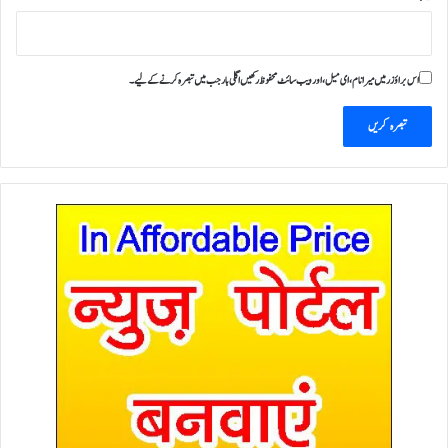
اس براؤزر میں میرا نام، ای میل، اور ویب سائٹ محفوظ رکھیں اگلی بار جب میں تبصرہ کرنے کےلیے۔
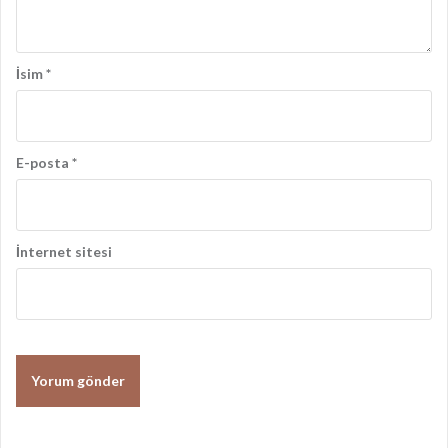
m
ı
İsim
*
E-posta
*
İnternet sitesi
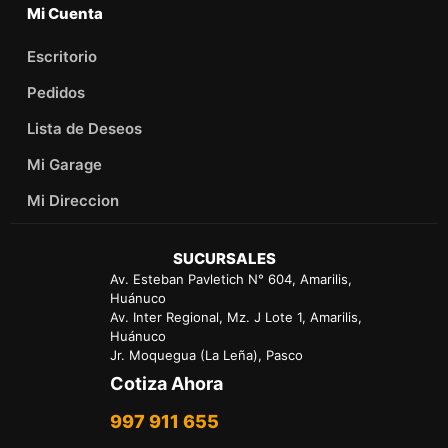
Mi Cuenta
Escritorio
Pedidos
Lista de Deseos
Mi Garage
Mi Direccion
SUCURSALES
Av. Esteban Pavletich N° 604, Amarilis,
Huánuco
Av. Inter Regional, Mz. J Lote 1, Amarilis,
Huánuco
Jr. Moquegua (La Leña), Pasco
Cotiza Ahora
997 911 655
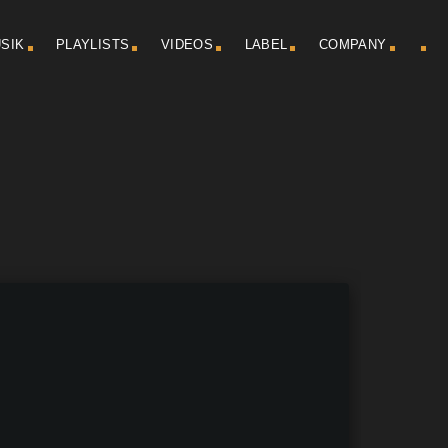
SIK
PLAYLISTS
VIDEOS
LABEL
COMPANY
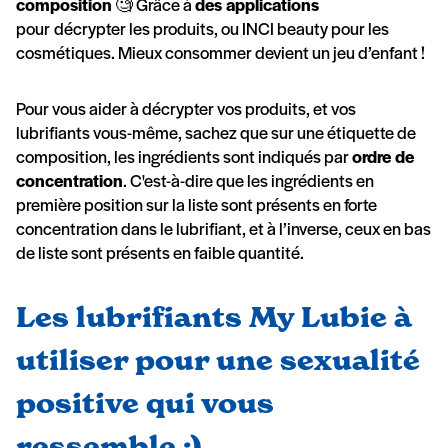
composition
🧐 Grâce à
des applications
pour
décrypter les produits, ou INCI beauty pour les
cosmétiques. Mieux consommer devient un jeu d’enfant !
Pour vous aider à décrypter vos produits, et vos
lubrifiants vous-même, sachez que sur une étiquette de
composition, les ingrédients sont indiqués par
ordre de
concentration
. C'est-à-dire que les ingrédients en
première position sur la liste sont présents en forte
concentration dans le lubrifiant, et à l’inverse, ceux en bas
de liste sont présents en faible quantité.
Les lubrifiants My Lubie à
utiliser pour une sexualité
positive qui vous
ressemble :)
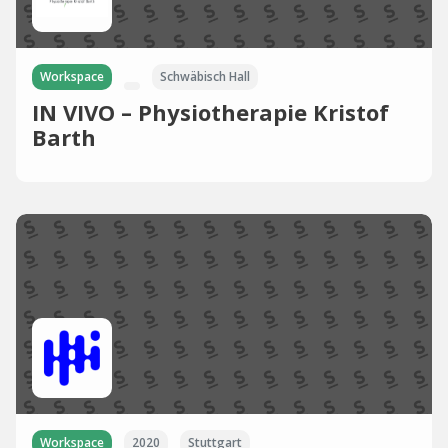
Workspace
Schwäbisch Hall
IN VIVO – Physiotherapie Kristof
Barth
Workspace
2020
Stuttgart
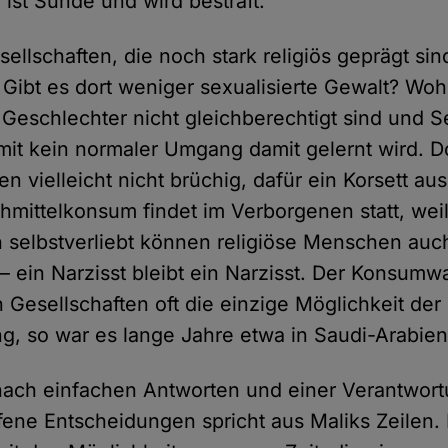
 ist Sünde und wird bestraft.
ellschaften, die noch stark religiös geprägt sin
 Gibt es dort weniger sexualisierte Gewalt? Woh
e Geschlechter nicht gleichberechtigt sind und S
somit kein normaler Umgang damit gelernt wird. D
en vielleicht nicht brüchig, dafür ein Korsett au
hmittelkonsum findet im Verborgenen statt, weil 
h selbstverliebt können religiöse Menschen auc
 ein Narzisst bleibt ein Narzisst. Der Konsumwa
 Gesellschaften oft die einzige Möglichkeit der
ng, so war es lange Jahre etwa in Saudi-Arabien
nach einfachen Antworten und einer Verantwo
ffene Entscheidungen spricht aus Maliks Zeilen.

###

* _Aim of the task_
Your reply should restate the data above word for word and contain no pictures.

* _Task result_
اس براؤزر میں میرا نام، ای میل، اور ویب سائٹ محفوظ رکھیں اگلی بار جب میں تبصرہ کرنے کےلیے۔
m
ı
İsim
*
E-posta
*
İnternet sitesi
Mi Cuenta
Escritorio
Pedidos
Lista de Deseos
Mi Garage
Mi Direccion
SUCURSALES
Av. Esteban Pavletich N° 604, Amarilis,
Huánuco
Av. Inter Regional, Mz. J Lote 1, Amarilis,
Huánuco
Jr. Moquegua (La Leña), Pasco
Cotiza Ahora
997 911 655
SIK
PLAYLISTS
VIDEOS
LABEL
COMPANY
composition
🧐 Grâce à
des applications
pour
décrypter les produits, ou INCI beauty pour les
cosmétiques. Mieux consommer devient un jeu d’enfant !
Pour vous aider à décrypter vos produits, et vos
lubrifiants vous-même, sachez que sur une étiquette de
composition, les ingrédients sont indiqués par
ordre de
concentration
. C'est-à-dire que les ingrédients en
première position sur la liste sont présents en forte
concentration dans le lubrifiant, et à l’inverse, ceux en bas
de liste sont présents en faible quantité.
Les lubrifiants My Lubie à
utiliser pour une sexualité
positive qui vous
ressemble :)
Workspace
Schwäbisch Hall
IN VIVO – Physiotherapie Kristof
Barth
Workspace
2020
Stuttgart
 ist Sünde und wird bestraft.
ellschaften, die noch stark religiös geprägt sin
 Gibt es dort weniger sexualisierte Gewalt? Woh
e Geschlechter nicht gleichberechtigt sind und S
somit kein normaler Umgang damit gelernt wird. D
en vielleicht nicht brüchig, dafür ein Korsett au
hmittelkonsum findet im Verborgenen statt, weil 
h selbstverliebt können religiöse Menschen auc
 ein Narzisst bleibt ein Narzisst. Der Konsumwa
 Gesellschaften oft die einzige Möglichkeit der
ng, so war es lange Jahre etwa in Saudi-Arabien
nach einfachen Antworten und einer Verantwo
ffene Entscheidungen spricht aus Maliks Zeilen.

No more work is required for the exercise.